Apple’s products may be insanely great, but that doesn’t mean the company is always an insanely great place to work.
To find out more about the downsides of working at Apple we turned to Glassdoor.com, a job website that asks employees from thousands of companies to review their employers anonymously.
We went through hundreds of reviews on Glassdoor from current and former Apple employees over the past year and pulled out some of the more common complaints.
It's no secret that Apple is an incredibly secretive company and only intends to get more secretive in the future. Apparently this drives some employees at the company crazy.
One Apple inventory specialist wrote that the 'need for secrecy sometimes means doing work twice when changes happen in schedule or releases.' Another employee who works as an engineering product manager in Cupertino griped that 'the need for secrecy makes for special challenges in trying to coordinate cross-functionally.'
Some employees noted that on a more basic level, excessive secrecy makes it impossible to know exactly why you've been asked to do a certain assignment. Your only option is just to do it blindly.
Some current and former employees complained about dealing with coworkers who are arrogant. As one senior software engineer put it, 'Most engineers have an inflated view of their abilities and it shows in their attitude.'
Based on the employee reviews we read, it looks like Apple's human resources department leaves much to be desired. One manager at Cupertino said that 'HR is useless,' and several employees complained that performance reviews take forever, if they happen at all.
Many employees complained about Apple's perks, or the lack of them. One QA engineer said there were no free lunches or gyms at Apple, while a software engineer said the perks were definitely not on par with those offered at Google or Facebook.
Then again, Apple's philosophy all along has been that the opportunity to do great work that can impact people should be viewed as the ultimate perk. Still, it seems some employees want more.
Employees from departments throughout the company ranging from retail advisors to engineering managers complained of long hours and inflexible schedules that make it all but impossible to attain some semblance of work/life balance.

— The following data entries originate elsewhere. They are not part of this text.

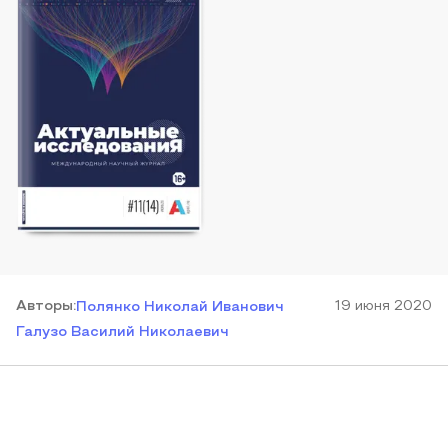
Автор
ы
:
19 июня 2020
Полянко Николай Иванович
Галузо Василий Николаевич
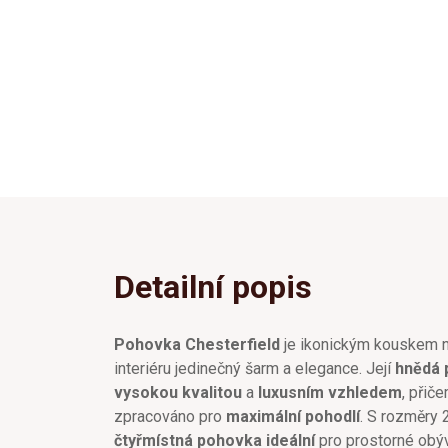
Detailní popis
Pohovka Chesterfield
je ikonickým kouskem n
interiéru jedinečný šarm a elegance. Její
hnědá 
vysokou kvalitou
a
luxusním vzhledem
, přič
zpracováno pro
maximální pohodlí
. S rozměry
čtyřmístná pohovka ideální
pro prostorné obýv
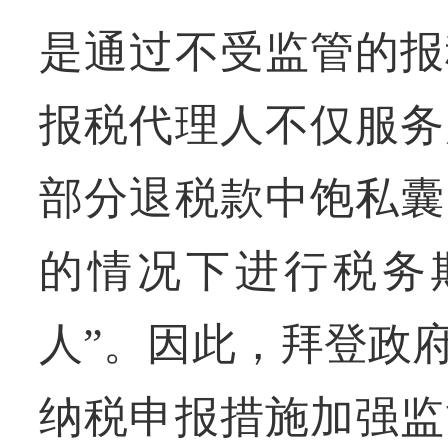
是通过不受监管的报
报税代理人不仅服务
部分退税款中饱私囊
的情况下进行税务
人”。因此，拜登政
纳税申报措施加强监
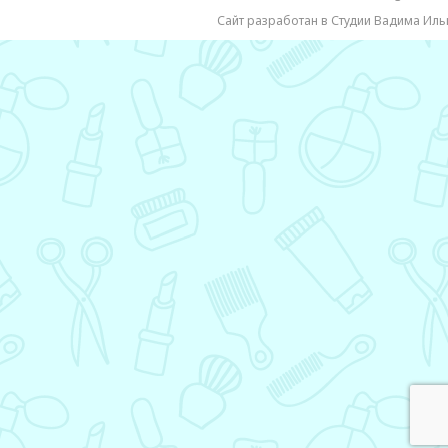
Сайт разработан в Студии Вадима Иль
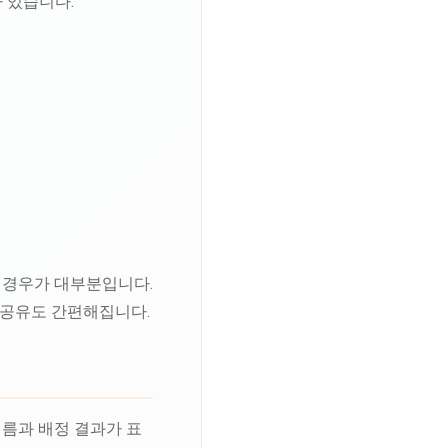
 있습니다.
는 경우가 대부분입니다.
 공유도 간편해집니다.
이름과 배정 결과가 표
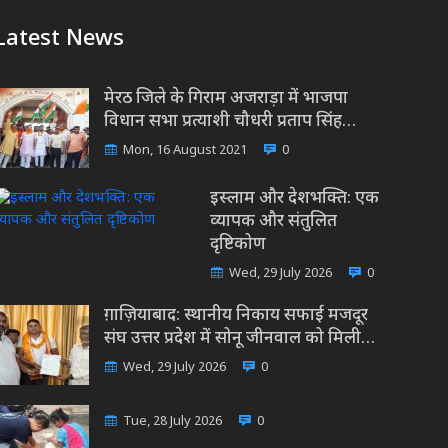
Latest News
मेरठ जिले के गिराम अजराड़ा में भाजपा
विधान सभा प्रत्याशी चौधरी प्रताप सिंह…
Mon, 16 August 2021
0
इस्लाम और देशभक्ति: एक
व्यापक और संतुलित
दृष्टिकोण
Wed, 29 July 2026
0
ग़ाज़ियाबाद: स्थानीय निकाय सफाई मजदूर
संघ उत्तर प्रदेश में सोनू जीनवाल को मिली…
Wed, 29 July 2026
0
Tue, 28 July 2026
0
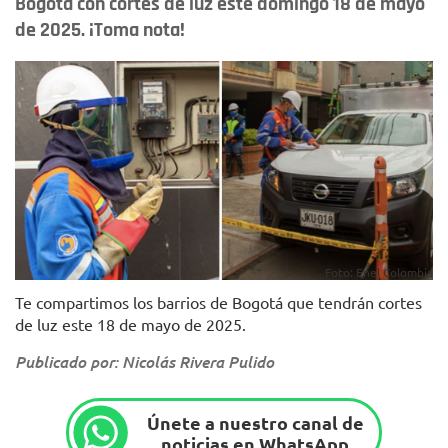
Bogotá con cortes de luz este domingo 18 de mayo
de 2025. ¡Toma nota!
Foto: Enel Colombia
Te compartimos los barrios de Bogotá que tendrán cortes
de luz este 18 de mayo de 2025.
Publicado por: Nicolás Rivera Pulido
Únete a nuestro canal de
noticias en WhatsApp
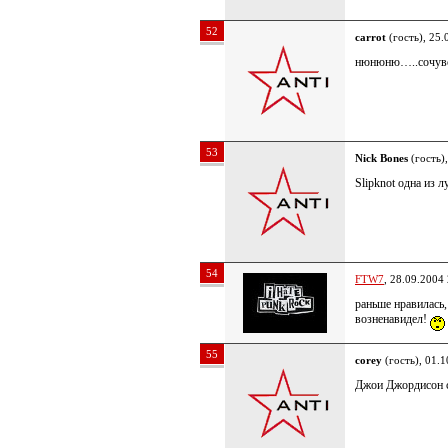
52
carrot
(гость), 25.
нюнюню…..сочув
53
Nick Bones
(гость)
Slipknot одна из 
54
FTW7
, 28.09.2004
раньше нравилась, 
возненавидел!
55
corey
(гость), 01.
Джои Джордисон с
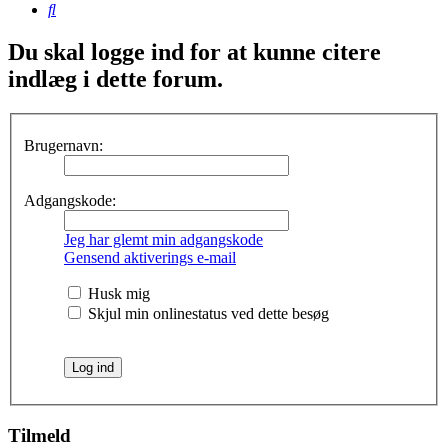
Søg
Du skal logge ind for at kunne citere
indlæg i dette forum.
Brugernavn:
Adgangskode:
Jeg har glemt min adgangskode
Gensend aktiverings e-mail
Husk mig
Skjul min onlinestatus ved dette besøg
Tilmeld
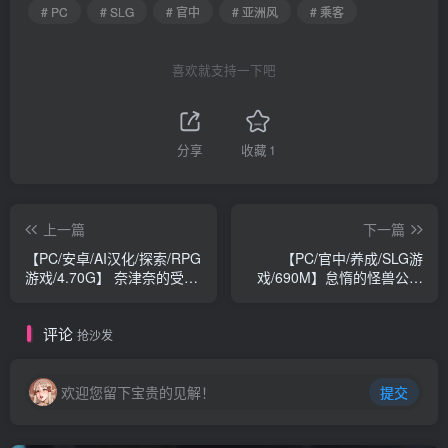
# PC
# SLG
# 官中
# 亚洲风
# 乘客
喜欢就支持一下吧
分享
收藏
1
上一篇
下一篇
【PC/安卓/AI汉化/探索/RPG
【PC/官中/养成/SLG游
游戏/4.70G】 奈津奈的受
戏/690M】怠惰的怪兽公主
骗⁉ （なずなの騙され⁉）
不想工作 Ver2.1 官中步兵版
内嵌AI汉化版+自带全回想
+存档+养成SLG游戏+690M
评论
+PC+安卓+探索RPG游戏
抢沙发
+4.70G
欢迎您留下宝贵的见解！
提交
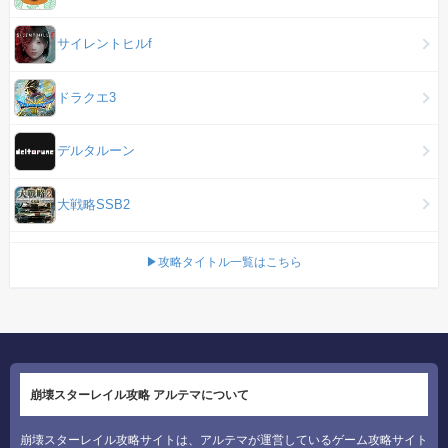
サイレントヒルf
ドラクエ3
デルタルーン
大戦略SSB2
▶攻略タイトル一覧はこちら
崩壊スターレイル攻略 アルテマについて
崩壊スターレイル攻略サイトは、アルテマが運営しているゲーム攻略サイト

As one current engineer put it, 'It's like wearing a badge of honour to diss your family in favour of a weekend at the office. Clearly the solution is to hire more personnel, but why do that when you can work your engineers 6-7 days a week 6-8 months out of the year.'
Several employees expressed frustration at how hard it can be to land a promotion at Apple.
As one production designer in Cupertino explained, 'There is almost zero opportunity to move up -- even if your the best. Apple is plagued with hiring externally instead of promoting internally. recruiters WILL low ball you if your offered a spot, so be prepared for a fight.'
To make matters worse, some also complained that it's difficult just to get a raise. 'Raises are small or non-existent,' wrote one software QA engineer at the company.
Low salaries were a particularly common complaint from Apple employees on Glassdoor, primarily from those who identified as working in Apple's retail stores, but also from business specialists, IT professionals and others at the company. That said, many positions at Apple do pay better than average.
Multiple employees have complained in recent months that bureaucracy is starting to creep in at Apple, making it a less pleasant place to work. One software engineer complained in May of 'having to deal with growing and encroaching bureaucracy.'
This matches up with a recent report from Fortune's Adam Lashinsky that certain divisions in Apple feel they are being interfered with more by executives now than when Steve Jobs was in charge.
There weren't any complaints about Apple's top executives as far as we could see, but several employees did express frustration with middle management at the company.
As one Apple campus representative wrote, 'Senior management was great, but middle manager was a nuisance.' Another employee, identified as a global commodity manager, put it even more strongly than that, noting that there is a 'lack of experienced middle level manager, making organic long-term development for the entire company.. somehow hard.'
Steve Jobs was fond of taking other people's ideas at the company and effectively claiming them as his own (intentionally or not) and it seems this tradition has spread to other employees at Apple.
One Apple senior engineer noted, 'Good ideas are always welcome, but don't act surprised when yours are put down at first and later get presented by somebody else than you, in a meeting where you are not invited.' Ouch!
There were more than a few frustrated employees noting in their reviews that Apple has zero tolerance for mediocrity, which only adds to the stress of working at the company.
As one employee wrote, 'There is no room for mediocrity's at Apple. If you're not an 'A' performer, it will become apparent all too soon and you'll be down the road at Google.'
More than most of the other complaints on this list though, you could argue this is actually one of Apple's big strengths. Steve Jobs always said he wanted grade A players, and it seemed to work out pretty well for the company.